Well, you quoted one source that basically gave the thing in a nutshell:

"The traditional view is that re should be used in headings and references, as in Re: Ainsworth versus Chambers, but not as a normal word meaning ‘about’, as in "I saw the deputy head re the incident". However, the evidence suggests that re is now widely used in the second context in official and semi-official contexts, and is now generally accepted. It is hard to see any compelling logical argument against using it as an ordinary English word in this way "

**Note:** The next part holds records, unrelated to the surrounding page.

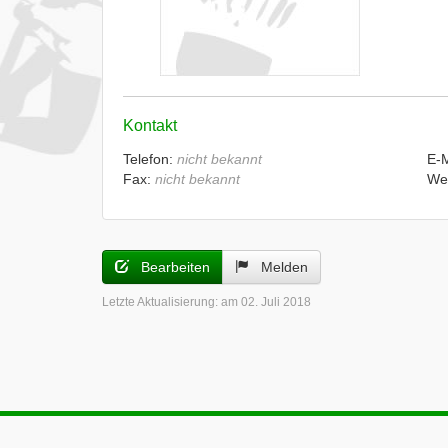
Kontakt
Telefon:
nicht bekannt
E-
Fax:
nicht bekannt
We
Bearbeiten
Melden
Letzte Aktualisierung:
am 02. Juli 2018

I think the main thing about it is that it is short and encapsulates an intention and we live in a world of shorter and ever shorter words! Most people use it as an abbreviation for "regarding" or "about".

However, note that this usage is pretty much confined to written exchanges and only hard-core "text speak" types would use it when talking face-to-face.

As to subtle differences: well, I think it has to do with flow and personal preference.